I read this and I had to set down the newspaper.

I’ve been following this space program for ten years. I’ve watched every launch. I’ve read the mission reports. I’ve developed what I think is a genuine interest in the science of it — I know the difference between mare basalt and highland breccia, I know what a rille is, I know what the ALSEP does. I have learned things from following this program that I didn’t expect to learn.

But the Genesis Rock hit me differently. This is not a rock from the Moon as it currently is. This is a rock from the Moon as it was becoming. Four billion years ago. The solar system was young. Earth was young. The Moon was cooling from a magma ocean. The continents on Earth hadn’t formed yet. There was no life anywhere.

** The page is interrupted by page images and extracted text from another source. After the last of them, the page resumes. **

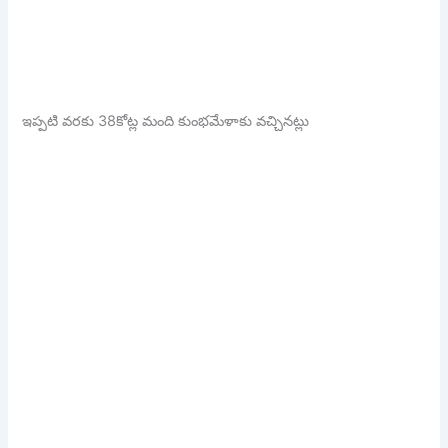
ఇప్పటి వరకు 38కోట్ల మంది కుంభమేళాకు వచ్చినట్లు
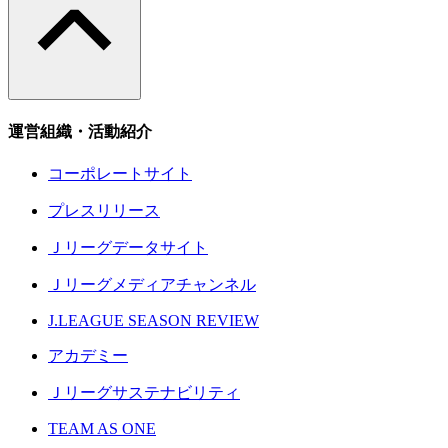
運営組織・活動紹介
コーポレートサイト
プレスリリース
Ｊリーグデータサイト
Ｊリーグメディアチャンネル
J.LEAGUE SEASON REVIEW
アカデミー
Ｊリーグサステナビリティ
TEAM AS ONE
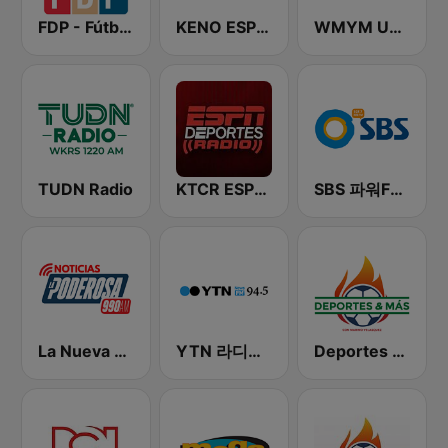
FDP - Fútbol de Primera
KENO ESPN Deportes 1460 AM
WMYM Unanimo Deportes
TUDN Radio
KTCR ESPN Deportes Radio
SBS 파워FM-SBS 라디오
La Nueva Poderosa 990
YTN 라디오 (YTN FM) - 24 Hours News Channel
Deportes y Más - Radio Boston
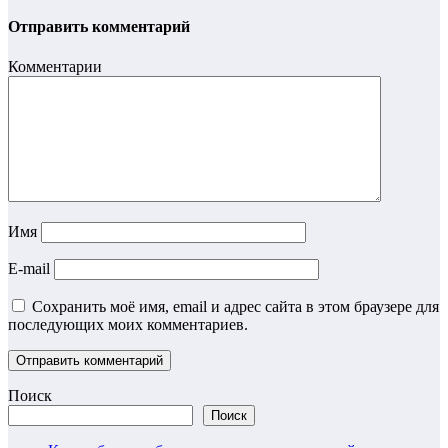
Отправить комментарий
Комментарии
Имя
E-mail
Сохранить моё имя, email и адрес сайта в этом браузере для
последующих моих комментариев.
Поиск
Поиск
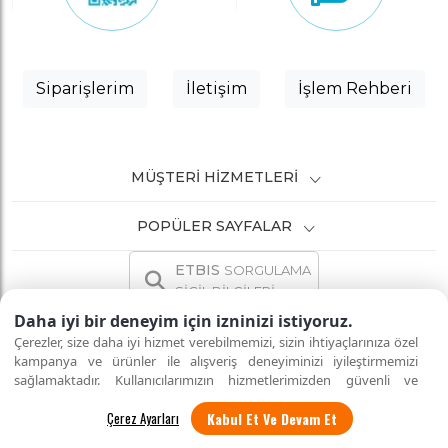
Siparişlerim
İletişim
İşlem Rehberi
MÜŞTERI HIZMETLERI
POPÜLER SAYFALAR
ETBIS
SORGULAMA
SİCİL BİLGİLERİ
Daha iyi bir deneyim için izninizi istiyoruz.
Çerezler, size daha iyi hizmet verebilmemizi, sizin ihtiyaçlarınıza özel
kampanya ve ürünler ile alışveriş deneyiminizi iyileştirmemizi
sağlamaktadır. Kullanıcılarımızın hizmetlerimizden güvenli ve
İNTERNETTE GÜVENLİ ALIŞVERİŞ
Tüm hakları saklıdır.
eksiksiz şekilde faydalanmalarını sağlamak amacıyla sitemizi
Kabul Et Ve Devam Et
kullanan kişilerin gizliliğini korumayı önemsiyoruz. "Kabul Et"
seçeneği ile tüm çerezleri kabul edebilirsiniz veya
"Çerez Ayarları"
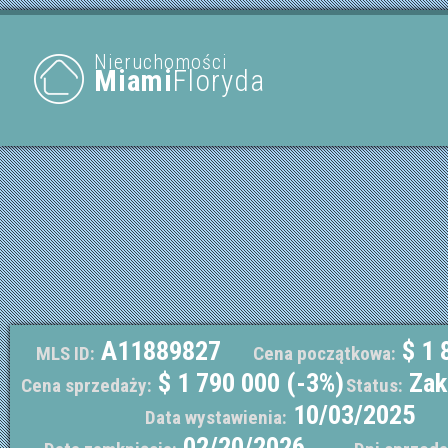
Nieruchomości
Miami
Floryda
A11889827
$ 1 
MLS ID:
Cena początkowa:
$ 1 790 000 (-3%)
Zak
Cena sprzedaży:
Status:
10/03/2025
Data wystawienia:
02/20/2026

And in that ancient time, this piece of the original crust hardened and sat there and waited. Through every meteor impact, through every lava flow that filled the great basins, through every billion years of slow cooling and cosmic weathering — it waited on the side of a mountain at Hadley Delta. And then, in 1971, a man named David Scott came to collect it.

I find this deeply, almost embarrassingly moving. A piece of the beginning, retrieved for study. A window into the earliest history of the Earth-Moon system. Whatever we find when we analyze it will tell us something we couldn’t have known any other way.

That’s why we’re going to the Moon. Not just for the engineering. Not just to beat the Soviets. For this. For the Genesis Rock, sitting on a mountain at Hadley, waiting four billion years to be found.